David Cieri is a master composer, capable of the most subtle turns of phrase, and sensitive to every nuance of image and sound. His work ranges from the emotionally sublime to the rhythmically hypnotic, from the joyous to the foreboding. In this remarkable collection of work that he has composed for us over ten years, one can hear all of these feelings come together. From the spiraling ascendance of Meditation 9 to the ethereal breath of Into Another Life, Dave proves his gifts on each track. (Ken Burns)
"Collaborating with Florentine Films over the course of the last ten years has yielded music that I am very grateful and excited to share. To remove these compositions from their visual counterparts—from the bath that the images have been swimming in—and present them as expressions in their own right has its advantages. Working with these remarkable human beings has taught me a great deal about the potentials inherent in stitching together sound and image—the compositions are true co-conspirators in helping to have mutual influence over the film watcher and, in a sense, this music has “changed” the images as much as the images have framed the music.

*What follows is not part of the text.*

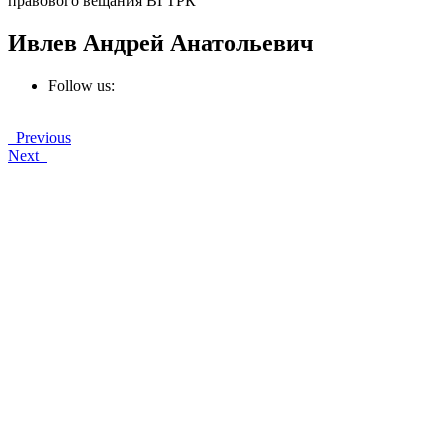
правового вещания ВГТРК
Ивлев Андрей Анатольевич
Follow us:
Previous
Next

My first assignment for the Florentine gang—the stately “Leola” by Scott Joplin—works to accentuate the freedom and accessibility of our national treasures in The National Parks, while the swag in “Prohibition Ramble” was built to dance with a newly emerging sense of inner freedom, as exemplified in 'Prohibition'. After traveling to Vietnam to ready myself for writing and performing music for 'The Vietnam War', the music that eventually was tempted forth worked to etch out the mystery and the horror of our darkest potentials as humans, while never losing sight of our redeeming qualities.
This collection surveys the landscape of music I have made for these documentaries over the last ten years. I hope you imagine the films these compositions were made for, but I also hope you hear the love and friendship that I have steadily and increasingly been feeling for this gang of collaborators. Now that these compositions are “detached” from their original homes, I also hope they open you up to your own “scenes” and imaginings because, above and beyond anything else, I feel as Roger Ebert did about the movies: my wish is that this music activates our finer feelings and broadest sense of humanity as only art—empathy machines—can do."